Riley’s record speaks for itself: a suit-and-tie career mark of 701-272 going into the season, nearly a ring for every finger with the Lakers, and a dedication to continue to learn that’s second to none.
“You don’t win as much as he’s won over the years without having a tremendous amount of basketball knowledge and a great feel for talent,” says Anthony. “He’s definitely been a credit not only to my game, but to everyone who plays here in New York.”
Yet time may be running out on Broadway, where an unsuccessful Knicks run in this year’s playoffs may not find an encore. Weary of the four-hour sessions of being drenched with basketball knowledge, the Knicks feel a sense of urgency. “I think it’s now or never for us, definitely,” says Harper. “It’s not going to be the same for us if we don’t win it this year.”
“The lack of a title is always in the back of your mind,” says Ewing. “But I think my day is going to come,”
Ewing is the pillar.
“Patrick is a leader, he’s been on all-star teams and the Dream Team, and you’ve got to respect a guy like that; I know I do,” says Oakley. “He stands for something besides basketball. Not everyone can do the things he’s done in life, and each team’s always got to have that one special guy, that franchise player, like Scottie [Pippen] on Chicago and Alonzo [Mourning] in Charlotte, and Patrick’s the main one for us. You can’t get jealous of that.”
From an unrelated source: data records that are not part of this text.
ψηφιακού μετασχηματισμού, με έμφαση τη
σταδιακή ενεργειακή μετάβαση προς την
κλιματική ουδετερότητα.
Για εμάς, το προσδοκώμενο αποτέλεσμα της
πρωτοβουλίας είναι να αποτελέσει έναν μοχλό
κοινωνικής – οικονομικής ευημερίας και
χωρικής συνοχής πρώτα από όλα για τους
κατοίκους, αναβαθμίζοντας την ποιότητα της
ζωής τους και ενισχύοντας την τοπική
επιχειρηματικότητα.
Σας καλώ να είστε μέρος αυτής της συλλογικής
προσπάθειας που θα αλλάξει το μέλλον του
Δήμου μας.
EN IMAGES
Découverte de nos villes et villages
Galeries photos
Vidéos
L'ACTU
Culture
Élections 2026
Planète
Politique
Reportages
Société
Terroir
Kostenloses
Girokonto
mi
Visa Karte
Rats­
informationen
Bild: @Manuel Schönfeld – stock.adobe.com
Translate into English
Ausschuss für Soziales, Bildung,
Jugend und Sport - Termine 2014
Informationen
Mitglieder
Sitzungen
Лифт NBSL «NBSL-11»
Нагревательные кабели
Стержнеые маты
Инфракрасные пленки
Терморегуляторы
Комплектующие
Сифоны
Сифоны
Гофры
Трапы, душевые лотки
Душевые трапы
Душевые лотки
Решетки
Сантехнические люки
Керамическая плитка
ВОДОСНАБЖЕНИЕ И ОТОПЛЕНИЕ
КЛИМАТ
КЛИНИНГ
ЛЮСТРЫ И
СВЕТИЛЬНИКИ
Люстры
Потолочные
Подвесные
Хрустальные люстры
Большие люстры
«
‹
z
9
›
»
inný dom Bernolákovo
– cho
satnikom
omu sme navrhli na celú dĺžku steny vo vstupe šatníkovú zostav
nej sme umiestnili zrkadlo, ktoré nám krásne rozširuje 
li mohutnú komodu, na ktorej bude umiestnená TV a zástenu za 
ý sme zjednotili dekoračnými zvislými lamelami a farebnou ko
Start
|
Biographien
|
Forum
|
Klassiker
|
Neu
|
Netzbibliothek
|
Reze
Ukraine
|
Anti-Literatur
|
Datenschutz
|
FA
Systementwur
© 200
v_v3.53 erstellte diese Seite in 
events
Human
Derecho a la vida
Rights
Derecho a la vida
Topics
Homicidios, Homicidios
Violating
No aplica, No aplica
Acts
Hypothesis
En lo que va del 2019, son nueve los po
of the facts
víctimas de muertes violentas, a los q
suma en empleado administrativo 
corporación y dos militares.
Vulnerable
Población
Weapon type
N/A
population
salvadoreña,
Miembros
“I’m definitely a big part of this ballclub,” says Ewing, “but we also have a lot of guys who step up when I’m not in the ballgame. And yeah, this is a great opportunity for me, for us, to win a championship. This can be our year if we just stay focused.”
Oakley is the foundation.
“Oak is what we call big muscle,” says Riley with a corner-mouth smile. “He boards for Pat [Ewing], and they work well together because they’ve played together for so long. Pat always said, ‘I’ve got Oak watching my back.’”
Harper is the floor general.
“I think last year I had to prove myself to him and the team, but then Coach Riley saw that the team accepted me as a leader,” Harper, 33, says. “He wants me to play with a lot of energy and keep things under control. And when we’re not getting good shots on offense, then he lays the blame on me. He holds me responsible for a lot of things out there on the floor, and I think the guys understand and respect that.”
Riley is the engineer.
“The guy can look into a crystal ball and tell you what’s going to happen next week,” Oakley says. “Riles hasn’t won championships just by rolling the ball out, but by watching film and ultimately preparing his teams to win.”
Says Anthony: “Coach instills a hunger inside of you. He’s there each and every night in the battle with us. He’s not just coaching you, he’s actually a part of it.”
“Aside from God, he’s done everything for me in the NBA,” Davis says. “I’ve had basically the same coaches, with [North Carolina’s Dean] Smith and Riley, who are both defensive-oriented, great motivators and teachers, really want to help you out, and both are great dressers. Riles looks a little better, though, I have to admit.”
His designer outfit would squint the eyes with a championship ring accompaniment, something New York has not sported for a quarter century.
For Riley and the New York, it might just be in the Knick of time.